In this guide, we explain why cashflow planning matters, how to do it simply, and how it can transform your financial security today and tomorrow.

Why Cashflow Planning is essential

As a self-employed professional, you face unique financial challenges:

  • Irregular Income: Fees arrive unpredictably, months may pass between billing and payment.
  • High tax responsibility: You must calculate and set aside for tax (Income, VAT, National Insurance, Student loans) without an employer's help.
  • Fixed professional costs: From room rent, Chambers fees, professional indemnity insurance and various other professional development expenses they all occur regardless of your income flow.

Without a clear cashflow plan, you risk:

  • Under-saving for tax: Leading to last-minute scrambling.
  • Living feast-to-famine: Overspending in a strong quarter, struggling in the next.
  • Financial Stress: Due to feeling liek you are unable to lead the life you want with any degree of certainity.

With a cashflow plan, you gain:

  • A clear picture of what is coming in, and where it is going.
  • A buffer for quiet months or late payments.
  • Confidence to commit to major decisions, whether taking more holidays, reducing working hours, preparing for retirement, or bringing a child into the world.

How to begin Cashflow Planning

The below steps provide instructions on how to formulate a simple cashflow plan, so you can begin to seek clarity. Should you want a more refined model that takes into consideration the growth of your income and assets, as well as other economic factors like inflation, please do feel free to reach out.
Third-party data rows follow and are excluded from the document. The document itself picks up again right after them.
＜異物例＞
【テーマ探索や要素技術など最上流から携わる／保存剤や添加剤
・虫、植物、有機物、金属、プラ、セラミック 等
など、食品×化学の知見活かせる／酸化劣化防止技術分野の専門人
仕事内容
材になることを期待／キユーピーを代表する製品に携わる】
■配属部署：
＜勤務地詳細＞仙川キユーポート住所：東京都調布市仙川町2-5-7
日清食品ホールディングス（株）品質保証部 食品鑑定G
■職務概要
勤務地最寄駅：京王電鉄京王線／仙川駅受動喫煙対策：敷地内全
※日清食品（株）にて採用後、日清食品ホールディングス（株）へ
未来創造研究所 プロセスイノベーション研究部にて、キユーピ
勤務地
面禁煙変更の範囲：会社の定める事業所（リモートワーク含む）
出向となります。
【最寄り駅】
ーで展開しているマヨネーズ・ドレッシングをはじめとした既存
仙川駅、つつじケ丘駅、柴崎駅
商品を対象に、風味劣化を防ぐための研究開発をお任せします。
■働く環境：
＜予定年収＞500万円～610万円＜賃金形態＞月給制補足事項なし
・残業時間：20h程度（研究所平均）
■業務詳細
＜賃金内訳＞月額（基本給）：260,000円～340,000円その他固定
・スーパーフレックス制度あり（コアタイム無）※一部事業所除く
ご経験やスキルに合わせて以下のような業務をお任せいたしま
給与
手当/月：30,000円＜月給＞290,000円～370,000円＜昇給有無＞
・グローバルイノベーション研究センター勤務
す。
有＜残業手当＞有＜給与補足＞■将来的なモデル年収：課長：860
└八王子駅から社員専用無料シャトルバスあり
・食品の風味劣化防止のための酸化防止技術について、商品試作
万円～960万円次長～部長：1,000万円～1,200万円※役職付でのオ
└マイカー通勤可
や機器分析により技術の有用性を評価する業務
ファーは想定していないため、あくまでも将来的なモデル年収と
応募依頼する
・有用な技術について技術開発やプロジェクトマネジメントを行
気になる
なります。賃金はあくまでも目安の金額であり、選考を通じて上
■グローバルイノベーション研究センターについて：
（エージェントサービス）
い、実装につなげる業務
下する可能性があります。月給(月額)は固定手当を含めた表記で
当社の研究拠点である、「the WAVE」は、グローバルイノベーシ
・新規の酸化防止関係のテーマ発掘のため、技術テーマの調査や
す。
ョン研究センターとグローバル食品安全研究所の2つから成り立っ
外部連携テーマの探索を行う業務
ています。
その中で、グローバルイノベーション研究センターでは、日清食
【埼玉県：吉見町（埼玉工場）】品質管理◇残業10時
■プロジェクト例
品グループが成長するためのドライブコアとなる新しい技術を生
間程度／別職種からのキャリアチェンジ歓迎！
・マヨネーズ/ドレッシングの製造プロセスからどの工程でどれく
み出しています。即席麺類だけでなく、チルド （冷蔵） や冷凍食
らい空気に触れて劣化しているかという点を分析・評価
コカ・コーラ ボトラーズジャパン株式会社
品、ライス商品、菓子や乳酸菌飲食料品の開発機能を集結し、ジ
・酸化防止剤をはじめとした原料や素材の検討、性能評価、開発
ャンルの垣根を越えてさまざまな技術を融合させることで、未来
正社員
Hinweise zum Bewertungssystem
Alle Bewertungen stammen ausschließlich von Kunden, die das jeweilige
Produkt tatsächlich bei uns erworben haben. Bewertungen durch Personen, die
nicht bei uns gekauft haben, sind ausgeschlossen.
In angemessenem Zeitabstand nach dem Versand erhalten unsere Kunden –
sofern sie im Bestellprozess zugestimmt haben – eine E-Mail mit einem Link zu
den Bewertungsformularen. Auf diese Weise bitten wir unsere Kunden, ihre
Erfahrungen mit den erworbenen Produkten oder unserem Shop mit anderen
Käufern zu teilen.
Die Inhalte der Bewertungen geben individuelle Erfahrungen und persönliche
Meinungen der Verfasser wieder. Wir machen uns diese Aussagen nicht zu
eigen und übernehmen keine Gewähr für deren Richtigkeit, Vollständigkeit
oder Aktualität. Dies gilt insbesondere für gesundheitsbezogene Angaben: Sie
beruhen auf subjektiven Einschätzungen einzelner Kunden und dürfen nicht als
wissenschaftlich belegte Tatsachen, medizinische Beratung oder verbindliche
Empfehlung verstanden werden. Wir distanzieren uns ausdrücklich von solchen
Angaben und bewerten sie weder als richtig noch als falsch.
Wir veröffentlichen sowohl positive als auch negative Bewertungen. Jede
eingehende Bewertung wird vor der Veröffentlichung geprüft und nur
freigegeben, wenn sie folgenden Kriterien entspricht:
Step 1 - Know your baseline monthly needs

Start by understanding what you need to cover each month, this is your 'personal minimum'. It includes:

  • Mortage or rent
  • Utility bills
  • Insurance
  • Food, transport, childcare
  • Chambers fees and professional costs
  • Tax savings

Step 2 - Understand your income fluctuation

Barristers rarely earn the same amount each month, to plan properly:

  1. Review the last 12 months' income (or as many as you have)
  2. Identify:
    1. Average monthly income
    2. Highest and lowest months
    3. Seasonal patterns e.g. summer slowdowns
  3. Estimate the likely range of income over the next year

Step 3: Build a buffer fund

Once you know your monthly minimum need, multiply it by 3 months, this is your initial buffer fund target.

Why?

  • To survive quiet months or late payments without stress.
  • To cover gaps if you are unwell or take planned leave.
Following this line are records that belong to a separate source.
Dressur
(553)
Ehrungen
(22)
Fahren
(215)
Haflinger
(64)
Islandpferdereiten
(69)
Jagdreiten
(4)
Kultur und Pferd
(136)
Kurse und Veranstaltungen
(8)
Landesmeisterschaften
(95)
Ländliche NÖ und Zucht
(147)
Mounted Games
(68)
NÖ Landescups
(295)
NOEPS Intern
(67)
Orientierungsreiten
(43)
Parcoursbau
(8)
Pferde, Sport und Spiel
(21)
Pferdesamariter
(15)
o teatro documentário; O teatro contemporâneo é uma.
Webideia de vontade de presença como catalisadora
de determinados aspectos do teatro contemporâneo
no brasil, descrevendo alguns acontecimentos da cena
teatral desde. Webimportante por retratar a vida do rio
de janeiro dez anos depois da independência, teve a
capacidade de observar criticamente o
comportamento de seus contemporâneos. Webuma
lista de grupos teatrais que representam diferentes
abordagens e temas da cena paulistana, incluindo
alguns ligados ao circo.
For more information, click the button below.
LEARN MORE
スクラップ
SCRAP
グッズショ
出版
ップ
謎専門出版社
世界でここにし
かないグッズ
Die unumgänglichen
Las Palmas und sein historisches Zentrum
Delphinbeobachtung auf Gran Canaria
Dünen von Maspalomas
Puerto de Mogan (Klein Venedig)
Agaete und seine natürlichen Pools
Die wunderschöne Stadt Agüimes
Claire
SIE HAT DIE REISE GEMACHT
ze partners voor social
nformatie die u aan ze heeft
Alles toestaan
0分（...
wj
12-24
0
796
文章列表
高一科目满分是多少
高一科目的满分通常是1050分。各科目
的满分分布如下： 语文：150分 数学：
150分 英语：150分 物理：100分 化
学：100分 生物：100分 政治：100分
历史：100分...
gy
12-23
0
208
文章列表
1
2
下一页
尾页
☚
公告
Step 4: Separate personal and professional money

Many barristers blend personal and business finances, this creates confusion, stress, and tax headaches.
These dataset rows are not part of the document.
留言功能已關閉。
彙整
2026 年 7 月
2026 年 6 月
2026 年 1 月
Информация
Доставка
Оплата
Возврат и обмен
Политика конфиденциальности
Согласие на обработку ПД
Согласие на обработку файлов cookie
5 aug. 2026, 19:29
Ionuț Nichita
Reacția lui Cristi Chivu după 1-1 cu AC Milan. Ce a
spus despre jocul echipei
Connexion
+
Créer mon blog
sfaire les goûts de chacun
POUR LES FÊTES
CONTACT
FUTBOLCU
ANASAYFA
In our opinion you should separate your professional expenditure from your personal expenditure as soon as possible. By doing this many frustrating elements of your personal affairs begin to become easier to manage such as identifying your standard of living, dealing with your tax returns, and understanding the impact of big expenditure or the consequences of reducing your workload.

To do this, all you are required to do is establish a business current account with an established bank.

Step 5: plan for irregular big costs

While impossible to foresee all adhoc expenditure in a given year, you can reasonably anticipate your holidays, school fees, and professional fees e.g. professional indemnity insurance.

By being able to allocate your funds in advance for such affairs and allowing yourself to spread the costs by saving on a regular basis the everpresent stress slowly fades.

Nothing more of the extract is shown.